Maybe this is why Buzzfeed had to lay off all those “journalists?” Blowing $4.1M to pay an investigator to fail at proving a conspiracy theory probably isn’t good for the bottom line.

Anthony Ferrante is also a CNN analyst, because of freaking course he is.

Ferrante did his level best to come up with anything he could to support Buzzfeed’s narrative about the dossier but it wasn’t meant to be.

According to Ferrante’s report, Russian hackers might have used XBT and Webzilla’s servers to carry out cyberattacks. Ferrante also alleged Gubarev and his company’s executives did nothing to prevent hackers from using their infrastructure.

Let me translate that for you. He came up with no evidence of anything but to somewhat cover himself (and Buzzfeed) he put in his report that something “might” have happened. Ultimately, he had to admit there was no there, there though.

But ultimately, Ferrante acknowledged there was no evidence backing up the core claim made about Gubarev in the dossier: that he was working with Russians to hack Democrats.

“I have no evidence of them actually sitting behind a keyboard,” Ferrante said in his deposition.

Evan Fray-Witzer, an attorney for Gubarev, blasted BuzzFeed and Fusion GPS for what he says is their failed attempts to prove the dossier.

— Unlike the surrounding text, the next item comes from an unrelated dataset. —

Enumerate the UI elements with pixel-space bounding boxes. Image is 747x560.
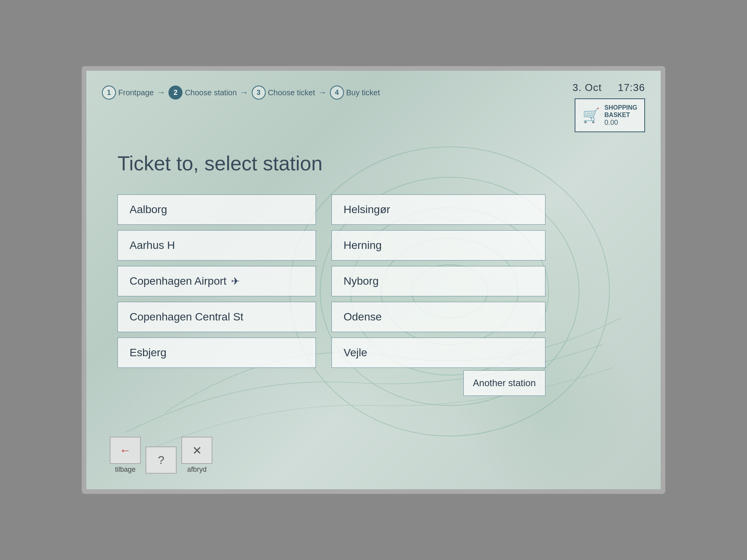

“Buzzfeed spent $4.1 million on a team of former FBI agents to try to prove that Gubarev and his companies did what was alleged in the Steele Dossier and came up empty-handed,” Fray-Witzer told TheDCNF.

It doesn’t get any clearer than saying “I have no evidence.” Buzzfeed burned through millions of dollars only to end up providing more weight to the idea that the dossier itself is not credible. There’s a German word for that and it’s very entertaining.

Meanwhile, CNN’s Erin Burnett took this latest report and decided it said the opposite of what it said, using it to push the idea that the dossier was still largely verified (Narrator: it’s not).

These people are never going to give up. The narrative is the narrative and that’s that. Facts don’t matter, evidence doesn’t matter. No matter how many claims in the Trump dossier fall apart, they keep clinging to it like it’s the most important story on earth. The more we learn, the more we see that Christopher Steele was not a professional just doing his job. He was a partisan out to put together a bunch of unsubstantiated rumors in order to affect an election and target Donald Trump. Anyone who continues to give the Trump dossier credence is either dishonest or a moron. They can pick.